Recorded data
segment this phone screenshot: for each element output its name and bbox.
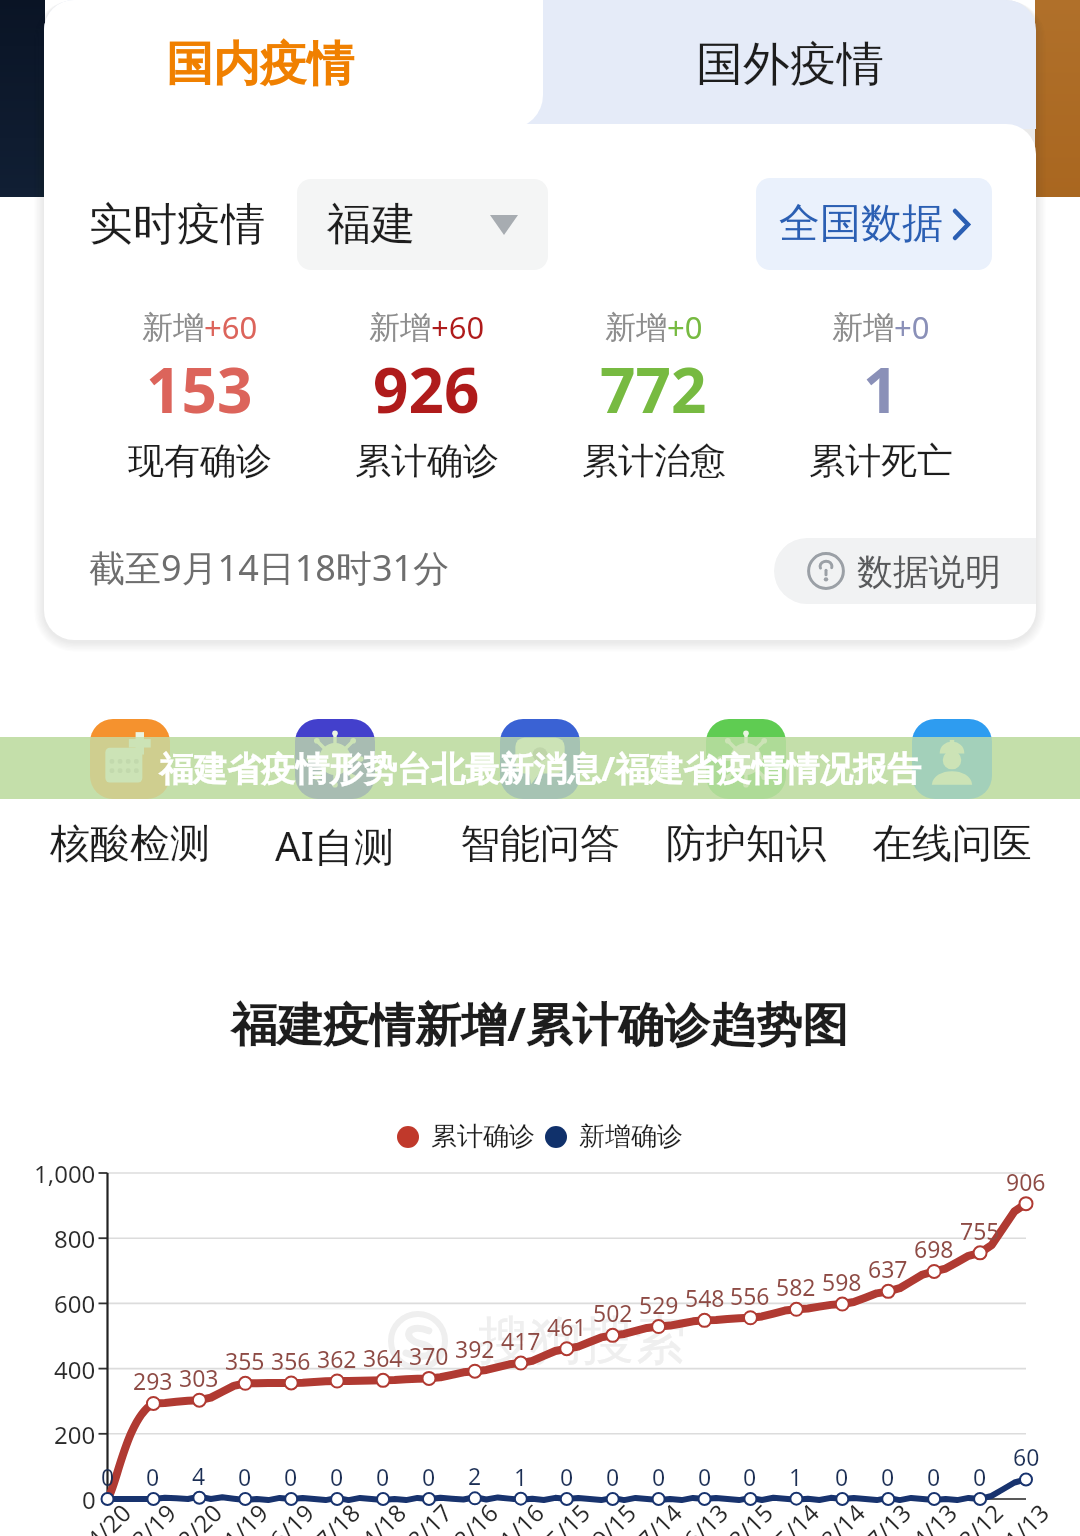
staticText: 7/18 <box>308 1496 367 1536</box>
staticText: 国内疫情 <box>166 35 354 94</box>
staticText: 在线问医 <box>872 818 1032 868</box>
staticText: 2 <box>468 1460 482 1491</box>
staticText: 2/16 <box>446 1496 505 1536</box>
staticText: 417 <box>501 1325 541 1356</box>
staticText: 392 <box>455 1333 495 1364</box>
staticText: 累计治愈 <box>582 438 726 483</box>
staticText: 3/12 <box>951 1496 1010 1536</box>
staticText: 1/19 <box>216 1496 275 1536</box>
staticText: 数据说明 <box>857 549 1001 594</box>
staticText: 4/20 <box>79 1496 138 1536</box>
staticText: 5/14 <box>767 1496 826 1536</box>
staticText: 累计确诊 <box>355 438 499 483</box>
staticText: 1 <box>514 1461 528 1492</box>
staticText: 核酸检测 <box>50 818 210 868</box>
staticText: 153 <box>146 347 253 431</box>
staticText: 国外疫情 <box>696 35 884 94</box>
staticText: 新增 <box>832 308 894 347</box>
staticText: 累计确诊 <box>431 1120 535 1153</box>
staticText: 698 <box>914 1233 954 1264</box>
staticText: 356 <box>271 1345 311 1376</box>
staticText: 637 <box>868 1253 908 1284</box>
staticText: 截至9月14日18时31分 <box>89 543 450 592</box>
staticText: 370 <box>409 1340 449 1371</box>
staticText: 1 <box>863 347 899 431</box>
button[interactable]: 数据说明 <box>774 538 1036 604</box>
staticText: 0 <box>698 1461 712 1492</box>
staticText: 福建省疫情形势台北最新消息/福建省疫情情况报告 <box>159 745 922 791</box>
staticText: 1/13 <box>997 1496 1056 1536</box>
staticText: 0 <box>652 1461 666 1492</box>
staticText: 582 <box>776 1271 816 1302</box>
staticText: 累计死亡 <box>809 438 953 483</box>
staticText: 4 <box>192 1460 206 1491</box>
staticText: +0 <box>894 306 930 348</box>
staticText: 906 <box>1006 1166 1046 1197</box>
staticText: 303 <box>179 1362 219 1393</box>
staticText: 200 <box>54 1418 96 1451</box>
staticText: 0 <box>835 1461 849 1492</box>
staticText: 新增 <box>142 308 204 347</box>
staticText: 全国数据 <box>779 198 943 250</box>
staticText: 926 <box>373 347 480 431</box>
staticText: 800 <box>54 1222 96 1255</box>
staticText: 293 <box>133 1365 173 1396</box>
staticText: 0 <box>743 1461 757 1492</box>
staticText: 355 <box>225 1345 265 1376</box>
staticText: 新增 <box>369 308 431 347</box>
staticText: 548 <box>685 1282 725 1313</box>
staticText: 529 <box>639 1289 679 1320</box>
staticText: 实时疫情 <box>89 197 265 252</box>
staticText: 400 <box>54 1353 96 1386</box>
button[interactable]: 智能问答 <box>437 719 643 868</box>
staticText: 0 <box>101 1461 115 1492</box>
staticText: 600 <box>54 1287 96 1320</box>
staticText: 5/15 <box>538 1496 597 1536</box>
staticText: 防护知识 <box>666 818 826 868</box>
staticText: 0 <box>973 1461 987 1492</box>
staticText: 0 <box>82 1483 96 1516</box>
staticText: 新增确诊 <box>579 1120 683 1153</box>
staticText: 新增 <box>605 308 667 347</box>
staticText: 1,000 <box>34 1157 96 1190</box>
staticText: 598 <box>822 1266 862 1297</box>
staticText: 福建 <box>327 197 415 252</box>
staticText: 0 <box>422 1461 436 1492</box>
staticText: 2/20 <box>170 1496 229 1536</box>
button[interactable]: 在线问医 <box>849 719 1055 868</box>
button[interactable]: 防护知识 <box>643 719 849 868</box>
button[interactable]: 核酸检测 <box>27 719 232 868</box>
staticText: 556 <box>730 1280 770 1311</box>
button[interactable]: 全国数据 <box>756 178 992 270</box>
staticText: 福建疫情新增/累计确诊趋势图 <box>231 992 849 1055</box>
staticText: 搜狗搜索 <box>478 1308 686 1374</box>
button[interactable]: AI自测 <box>232 719 437 873</box>
staticText: +0 <box>667 306 703 348</box>
button[interactable]: 国外疫情 <box>543 0 1036 129</box>
staticText: 461 <box>547 1311 587 1342</box>
staticText: 9/15 <box>584 1496 643 1536</box>
staticText: 502 <box>593 1297 633 1328</box>
staticText: +60 <box>204 306 258 348</box>
staticText: 3/17 <box>400 1496 459 1536</box>
staticText: 智能问答 <box>460 818 620 868</box>
staticText: 60 <box>1013 1441 1040 1472</box>
staticText: 1/16 <box>492 1496 551 1536</box>
button[interactable]: 福建 <box>297 179 548 270</box>
staticText: 4/13 <box>905 1496 964 1536</box>
staticText: 0 <box>284 1461 298 1492</box>
staticText: 1 <box>789 1461 803 1492</box>
staticText: 3/15 <box>721 1496 780 1536</box>
staticText: 362 <box>317 1343 357 1374</box>
staticText: 364 <box>363 1342 403 1373</box>
staticText: 现有确诊 <box>128 438 272 483</box>
staticText: 3/19 <box>124 1496 183 1536</box>
button[interactable]: 国内疫情 <box>44 0 543 129</box>
staticText: 0 <box>376 1461 390 1492</box>
staticText: 7/14 <box>630 1496 689 1536</box>
staticText: 755 <box>960 1215 1000 1246</box>
staticText: 4/18 <box>354 1496 413 1536</box>
staticText: 772 <box>600 347 707 431</box>
staticText: 0 <box>330 1461 344 1492</box>
staticText: 0 <box>881 1461 895 1492</box>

-- Problem to solve --
Copy every entry exactly; drop the pictures.

-- Response box --
segment this phone screenshot: for each element output its name and bbox.
staticText: 7/18 <box>308 1496 367 1536</box>
staticText: 国内疫情 <box>166 35 354 94</box>
staticText: 在线问医 <box>872 818 1032 868</box>
staticText: 2 <box>468 1460 482 1491</box>
staticText: 2/16 <box>446 1496 505 1536</box>
staticText: 417 <box>501 1325 541 1356</box>
staticText: 392 <box>455 1333 495 1364</box>
staticText: 累计治愈 <box>582 438 726 483</box>
staticText: 3/12 <box>951 1496 1010 1536</box>
staticText: 1/19 <box>216 1496 275 1536</box>
staticText: 数据说明 <box>857 549 1001 594</box>
staticText: 4/20 <box>79 1496 138 1536</box>
staticText: 5/14 <box>767 1496 826 1536</box>
staticText: 累计确诊 <box>355 438 499 483</box>
staticText: 1 <box>514 1461 528 1492</box>
staticText: 核酸检测 <box>50 818 210 868</box>
staticText: 153 <box>146 347 253 431</box>
staticText: 国外疫情 <box>696 35 884 94</box>
staticText: 新增 <box>832 308 894 347</box>
staticText: 累计确诊 <box>431 1120 535 1153</box>
staticText: 698 <box>914 1233 954 1264</box>
staticText: 356 <box>271 1345 311 1376</box>
staticText: 637 <box>868 1253 908 1284</box>
staticText: 截至9月14日18时31分 <box>89 543 450 592</box>
staticText: 370 <box>409 1340 449 1371</box>
staticText: 1 <box>863 347 899 431</box>
button[interactable]: 数据说明 <box>774 538 1036 604</box>
staticText: 0 <box>698 1461 712 1492</box>
staticText: 福建省疫情形势台北最新消息/福建省疫情情况报告 <box>159 745 922 791</box>
staticText: 1/13 <box>997 1496 1056 1536</box>
staticText: 0 <box>652 1461 666 1492</box>
staticText: 582 <box>776 1271 816 1302</box>
staticText: 累计死亡 <box>809 438 953 483</box>
staticText: 4 <box>192 1460 206 1491</box>
staticText: +0 <box>894 306 930 348</box>
staticText: 906 <box>1006 1166 1046 1197</box>
staticText: 303 <box>179 1362 219 1393</box>
staticText: 200 <box>54 1418 96 1451</box>
staticText: 0 <box>835 1461 849 1492</box>
staticText: 新增 <box>142 308 204 347</box>
staticText: 全国数据 <box>779 198 943 250</box>
staticText: 926 <box>373 347 480 431</box>
staticText: 800 <box>54 1222 96 1255</box>
staticText: 293 <box>133 1365 173 1396</box>
staticText: 0 <box>743 1461 757 1492</box>
staticText: 355 <box>225 1345 265 1376</box>
staticText: 新增 <box>369 308 431 347</box>
staticText: 548 <box>685 1282 725 1313</box>
staticText: 529 <box>639 1289 679 1320</box>
staticText: 实时疫情 <box>89 197 265 252</box>
staticText: 400 <box>54 1353 96 1386</box>
button[interactable]: 智能问答 <box>437 719 643 868</box>
staticText: 0 <box>101 1461 115 1492</box>
staticText: 600 <box>54 1287 96 1320</box>
staticText: 5/15 <box>538 1496 597 1536</box>
staticText: 防护知识 <box>666 818 826 868</box>
staticText: 0 <box>973 1461 987 1492</box>
staticText: 0 <box>82 1483 96 1516</box>
staticText: 新增确诊 <box>579 1120 683 1153</box>
staticText: 新增 <box>605 308 667 347</box>
staticText: 1,000 <box>34 1157 96 1190</box>
staticText: 598 <box>822 1266 862 1297</box>
staticText: 福建 <box>327 197 415 252</box>
staticText: 0 <box>422 1461 436 1492</box>
staticText: 2/20 <box>170 1496 229 1536</box>
button[interactable]: 在线问医 <box>849 719 1055 868</box>
button[interactable]: 防护知识 <box>643 719 849 868</box>
button[interactable]: 核酸检测 <box>27 719 232 868</box>
staticText: 556 <box>730 1280 770 1311</box>
button[interactable]: 全国数据 <box>756 178 992 270</box>
staticText: 福建疫情新增/累计确诊趋势图 <box>231 992 849 1055</box>
staticText: 搜狗搜索 <box>478 1308 686 1374</box>
button[interactable]: AI自测 <box>232 719 437 873</box>
staticText: +0 <box>667 306 703 348</box>
button[interactable]: 国外疫情 <box>543 0 1036 129</box>
staticText: 461 <box>547 1311 587 1342</box>
staticText: 9/15 <box>584 1496 643 1536</box>
staticText: 502 <box>593 1297 633 1328</box>
staticText: +60 <box>204 306 258 348</box>
staticText: 3/17 <box>400 1496 459 1536</box>
staticText: 智能问答 <box>460 818 620 868</box>
staticText: 60 <box>1013 1441 1040 1472</box>
staticText: 1/16 <box>492 1496 551 1536</box>
button[interactable]: 福建 <box>297 179 548 270</box>
staticText: 4/13 <box>905 1496 964 1536</box>
staticText: 0 <box>284 1461 298 1492</box>
staticText: 1 <box>789 1461 803 1492</box>
staticText: 3/15 <box>721 1496 780 1536</box>
staticText: 362 <box>317 1343 357 1374</box>
staticText: 364 <box>363 1342 403 1373</box>
staticText: 现有确诊 <box>128 438 272 483</box>
staticText: 3/19 <box>124 1496 183 1536</box>
button[interactable]: 国内疫情 <box>44 0 543 129</box>
staticText: 0 <box>376 1461 390 1492</box>
staticText: 7/14 <box>630 1496 689 1536</box>
staticText: 755 <box>960 1215 1000 1246</box>
staticText: 4/18 <box>354 1496 413 1536</box>
staticText: 772 <box>600 347 707 431</box>
staticText: 0 <box>330 1461 344 1492</box>
staticText: 0 <box>881 1461 895 1492</box>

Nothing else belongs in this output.